I'm not sure what this is ...

We also took her swimming for the very first time. She was rather panicked about the whole experience. She did swim though — in the calmer waters of the sound. But she wasn’t having any of the ocean.

We took a long walk on the beach and got some beautiful photos.

Walking along

Walking along ...

We got a good baby belly shot while we were out.

Belly Shot

Belly Shot

There were a bunch of other beautiful photos … A very serene walk …

Beach House

That's what I call ocean front.

Under the pier

Under the Pier

Beach Birds

Beach Birds



Ah the beach. Wish I was there just about all the time. And next year, here’s hoping we both don’t come down with colds …

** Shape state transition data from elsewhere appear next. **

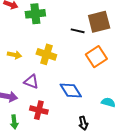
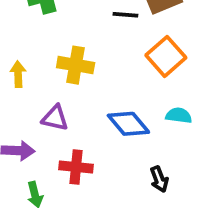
yellow arrow: (14, 55) -> (18, 74), turned -96
cyan semicircle: (108, 102) -> (179, 115), moved

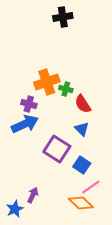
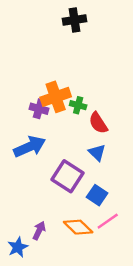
purple cross: (29, 104) -> (39, 109), moved
orange diamond: (81, 203) -> (78, 227), moved

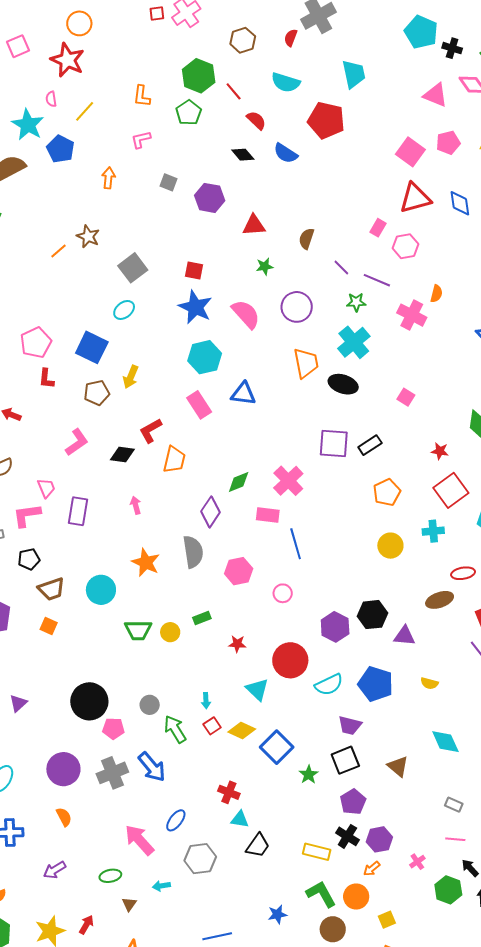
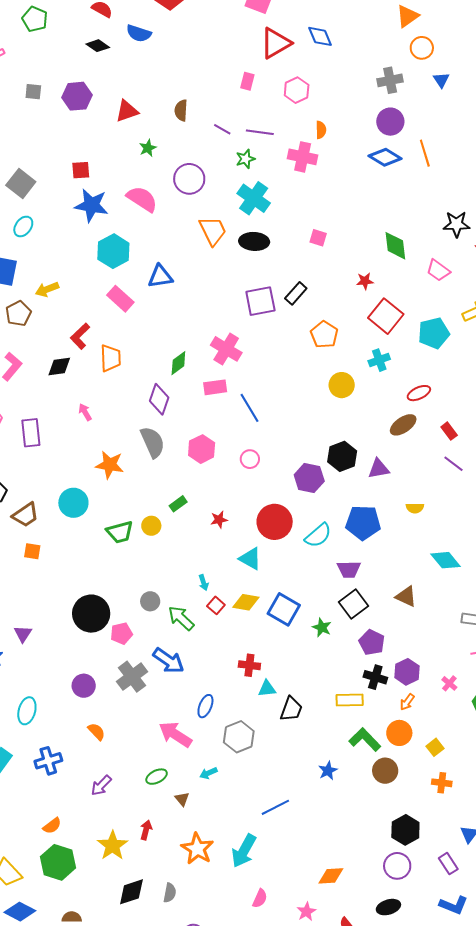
pink hexagon: (405, 246) -> (297, 90), moved
yellow arrow: (131, 377) -> (47, 289), turned 60
purple circle: (63, 769) -> (84, 686), size x0.7

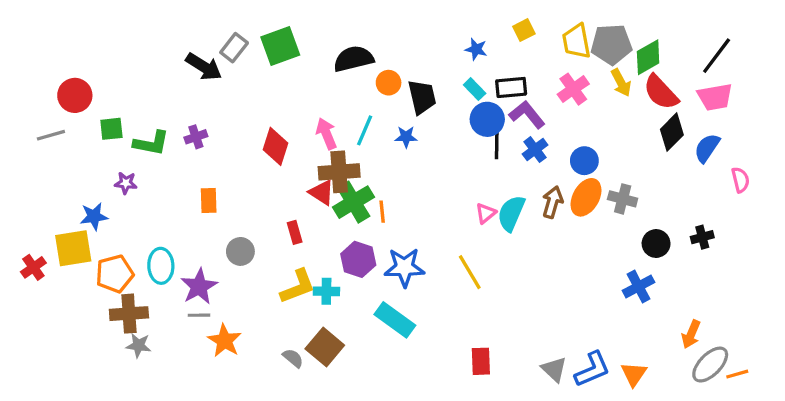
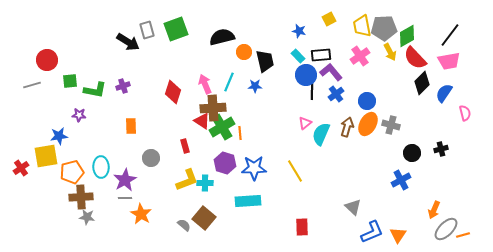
gray rectangle: (234, 48) -> (147, 30), turned -54
pink triangle: (486, 213) -> (305, 123), moved
cyan rectangle: (395, 320) -> (248, 201), turned -40
gray triangle: (554, 369) -> (353, 207), moved

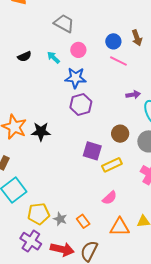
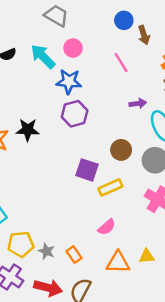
blue circle: (113, 41) -> (124, 20), moved
cyan arrow: (53, 57) -> (43, 56), size x1.6
pink line: (118, 61) -> (121, 63), turned 30
black star: (41, 132) -> (28, 130), moved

I did glean a few nuggets of pregnancy-travel knowledge from this experience. So, I’ll share them. Let’s learn from this experience.

According to Wikipedia,

“A babymoon is a period of time that parents spend bonding with a recently-born baby.

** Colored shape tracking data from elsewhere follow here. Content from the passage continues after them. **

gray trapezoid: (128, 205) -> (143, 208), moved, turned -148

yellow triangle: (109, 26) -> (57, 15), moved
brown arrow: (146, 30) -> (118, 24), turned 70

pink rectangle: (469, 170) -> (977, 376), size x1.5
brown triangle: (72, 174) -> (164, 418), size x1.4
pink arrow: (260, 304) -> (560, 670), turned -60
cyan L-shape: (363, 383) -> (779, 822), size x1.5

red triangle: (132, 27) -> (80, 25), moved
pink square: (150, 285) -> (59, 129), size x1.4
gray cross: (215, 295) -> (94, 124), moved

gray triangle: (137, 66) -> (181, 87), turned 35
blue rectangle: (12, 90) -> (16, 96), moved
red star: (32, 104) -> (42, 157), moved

More recently the term has come to be used to describe a vacation taken by a couple that is expecting a baby in order to allow the couple to enjoy a final trip together before the many sleepless nights that usually accompany a newborn baby. Babymoons usually take place at a resort that offers appropriate services like prenatal massage.”

We did the latter. There are things to remember when planning such a vacation. Here are some tips to get you going:

1. Rent a vacation house or hit up any generous family members for a free stay at their vacation home. (Check out for vacation rentals.) Why not a resort with “appropriate services like prenatal massage?” Well, for one, it’s often cheaper to rent a house, and free is better than anything. It’s also great to be able to spread your stuff out, cook a meal if you feel like it, and have space to breathe and relax. You can also look for pet-friendly homes that welcome your dog!

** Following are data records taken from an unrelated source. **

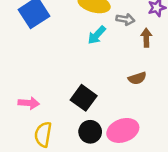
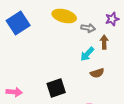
cyan arrow: (97, 35) -> (87, 54), moved
black square: (84, 98) -> (56, 88), turned 36

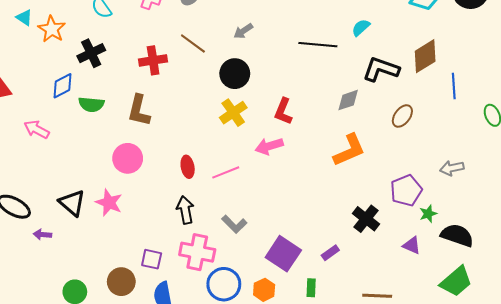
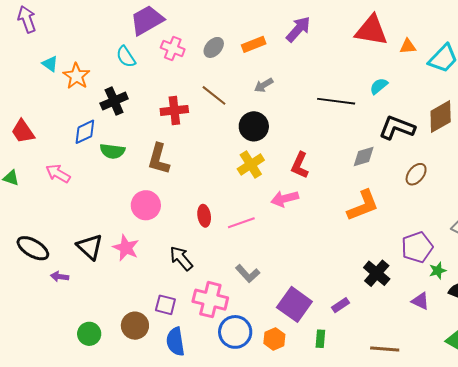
black arrow: (185, 210) -> (181, 258), moved, turned -32

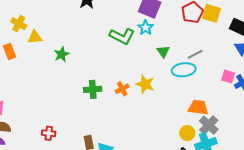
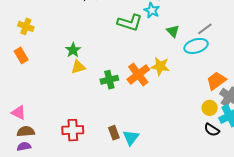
yellow triangle: (35, 37) -> (78, 67), moved
orange cross: (122, 89) -> (138, 74), size x1.6
orange trapezoid: (198, 107) -> (216, 81), turned -35
red cross: (49, 133) -> (73, 130), size x1.5

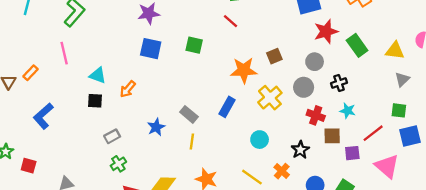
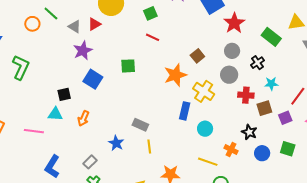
green rectangle: (357, 45) -> (271, 37), moved
blue square: (151, 49) -> (93, 79), turned 36
pink line: (64, 53) -> (34, 131), moved, turned -54
black square: (95, 101) -> (64, 94), moved
blue rectangle: (227, 107) -> (185, 111), moved
blue L-shape: (43, 116) -> (52, 166), moved
gray rectangle: (112, 136) -> (90, 162), moved
black star: (300, 150) -> (249, 132), moved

2. Download some excellent TV on your computer before you roll out. So yeah, we’re TV lovers. So what! We downloaded four seasons of ‘It’s Always Sunny in Philadelphia’ and the second half of season one of ‘Modern Family.’ This was excellent after the sun went down and the mosquitoes came out. And it was a pretty good substitute for multiple episodes of ‘I Didn’t Know I Was Pregnant.’

3. Don’t plan a bunch of stuff. When you’re six or seven months knocked up, you’re not going to want to do much except take some long walks, go for a swim, and sample the local food. Don’t go for parasailing, trail running, or day-long museum tours. There’s only so much that a swollen foot can take. Instead, focus on spending time with your partner, sleeping late, reading a great book, making some fun recipes (like homemade pizza!), or chilling and watching the sun set. A babymoon is a relaxing break from pregnancy worries and a calm before the storm of new motherhood … it shouldn’t be an adventure tour!

4. Bring your own pillows from your own bed. Trust me. When we figured out to do this, our vacations have been a lot better. It’s especially helpful during pregnancy.

That’s all the advice I have for right now! But I highly recommend a getaway for you and your loved one before the tiny little one arrives. Enjoy!